What parent does not have regrets? We all do, and if we give our memories free reign as we lay in bed at night, regret might overwhelm us for long moments before sleep. But what if our mistakes are not as mistaken as we thought, especially if we make them striving to build resilience in our children?
In “Both Our Beauty and Our Awkwardness We Bring,” from his Story of a Man collection, Michael Gurian contemplates the idea of parental error as holiness. We hope you enjoy it.
Both Our Beauty and Our Awkwardness We Bring
When I was a young parent, lost in my wilderness of opposites, I coached my daughters and their friends at soccer. Convinced the world would be destroyed if its children forgot the ablutions of victory, I yelled, “Be more aggressive! Turn outside! Come on! Come ON!” Each child in my charge was already destined for greatness, but I didn’t see each gift. Instead, I was the loud-voiced man of whom other parents said, “He’s too into it,” too “into the game,” too “into winning.”

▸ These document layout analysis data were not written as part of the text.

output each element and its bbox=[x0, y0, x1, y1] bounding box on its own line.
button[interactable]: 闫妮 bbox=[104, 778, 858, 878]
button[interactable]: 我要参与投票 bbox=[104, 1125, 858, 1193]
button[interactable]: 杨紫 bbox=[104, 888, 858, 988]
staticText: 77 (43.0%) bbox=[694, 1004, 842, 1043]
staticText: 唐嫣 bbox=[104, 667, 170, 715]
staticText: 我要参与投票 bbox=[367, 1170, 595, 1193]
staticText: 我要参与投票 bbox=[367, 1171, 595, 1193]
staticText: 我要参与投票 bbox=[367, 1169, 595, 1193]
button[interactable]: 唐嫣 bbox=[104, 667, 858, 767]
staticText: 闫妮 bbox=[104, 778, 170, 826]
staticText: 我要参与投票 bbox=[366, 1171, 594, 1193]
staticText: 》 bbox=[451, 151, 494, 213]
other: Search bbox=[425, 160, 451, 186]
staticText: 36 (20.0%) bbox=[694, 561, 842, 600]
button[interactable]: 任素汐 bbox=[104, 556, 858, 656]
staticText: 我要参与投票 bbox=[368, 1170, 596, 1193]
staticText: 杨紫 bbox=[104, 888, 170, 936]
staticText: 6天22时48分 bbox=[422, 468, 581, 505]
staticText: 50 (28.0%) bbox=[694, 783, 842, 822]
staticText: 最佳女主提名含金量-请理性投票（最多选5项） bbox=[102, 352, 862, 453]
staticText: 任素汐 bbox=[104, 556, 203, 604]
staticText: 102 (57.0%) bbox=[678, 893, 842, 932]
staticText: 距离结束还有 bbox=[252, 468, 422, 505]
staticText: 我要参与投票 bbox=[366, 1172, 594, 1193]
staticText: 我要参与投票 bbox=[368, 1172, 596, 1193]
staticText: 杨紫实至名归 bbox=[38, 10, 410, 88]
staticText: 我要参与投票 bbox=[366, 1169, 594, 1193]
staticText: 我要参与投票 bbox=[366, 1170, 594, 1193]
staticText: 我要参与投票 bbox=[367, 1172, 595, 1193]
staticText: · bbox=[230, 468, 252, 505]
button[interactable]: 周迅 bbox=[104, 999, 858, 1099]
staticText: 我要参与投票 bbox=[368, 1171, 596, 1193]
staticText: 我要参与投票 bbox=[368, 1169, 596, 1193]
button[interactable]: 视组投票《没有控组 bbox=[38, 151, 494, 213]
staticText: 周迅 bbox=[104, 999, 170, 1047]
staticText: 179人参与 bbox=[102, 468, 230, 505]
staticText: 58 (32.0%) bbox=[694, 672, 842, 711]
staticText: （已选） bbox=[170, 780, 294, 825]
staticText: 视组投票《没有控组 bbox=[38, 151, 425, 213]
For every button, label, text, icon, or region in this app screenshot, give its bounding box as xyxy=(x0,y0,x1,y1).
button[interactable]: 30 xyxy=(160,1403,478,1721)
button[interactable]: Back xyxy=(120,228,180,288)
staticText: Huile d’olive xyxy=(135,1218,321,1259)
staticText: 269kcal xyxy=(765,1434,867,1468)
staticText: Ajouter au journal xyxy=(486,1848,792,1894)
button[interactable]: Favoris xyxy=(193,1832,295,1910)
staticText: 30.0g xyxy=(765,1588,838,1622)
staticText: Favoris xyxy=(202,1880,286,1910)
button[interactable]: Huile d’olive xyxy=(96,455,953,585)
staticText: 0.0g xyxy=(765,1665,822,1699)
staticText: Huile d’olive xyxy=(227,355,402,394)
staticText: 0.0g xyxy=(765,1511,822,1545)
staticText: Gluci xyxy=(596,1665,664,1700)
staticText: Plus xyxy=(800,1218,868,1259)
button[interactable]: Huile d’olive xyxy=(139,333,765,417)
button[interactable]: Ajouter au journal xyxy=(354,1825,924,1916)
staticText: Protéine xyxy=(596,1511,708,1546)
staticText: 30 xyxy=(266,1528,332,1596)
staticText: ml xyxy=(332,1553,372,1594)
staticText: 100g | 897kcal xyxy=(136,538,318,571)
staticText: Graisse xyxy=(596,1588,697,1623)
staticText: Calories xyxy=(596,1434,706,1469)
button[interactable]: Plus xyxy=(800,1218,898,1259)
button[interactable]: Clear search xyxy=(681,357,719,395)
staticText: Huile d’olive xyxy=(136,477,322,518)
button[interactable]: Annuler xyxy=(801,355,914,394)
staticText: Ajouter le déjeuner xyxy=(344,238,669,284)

Today, little guilts shoot off inside me like fireworks, and I do regret all my early battling. But, still, could it be: from my passions grew my mistakes? Some of those children, many years later, enjoy performing at sports. Others have gone on to do other things. When I ask my own grown children “Was I too hard on you during soccer games?” one says yes, one no, but both smile, for I am part of their pilgrimage. They also know: the passion I expressed in games was not evil; it was my awkward engagement in the world.
The God I love is engaged, always near, yelling at times. Sometimes this God could do better—Job, for instance, did not need so much of God’s passion—but only the indifferent and cynical can claim God is not engaged in this world. Life comes at us like a huge wind; we had better have some passion to push back with.
And so I wander this world asking, “Are my mistakes, also, a drink from the cup of spirit?” I hear an answer it has taken me a lifetime to understand: Except for errors that grow from evil, your mistakes are part of your holiness. Both beauty and awkwardness you will bring to this life–each as proof I set you free at creation to choose your own way of love.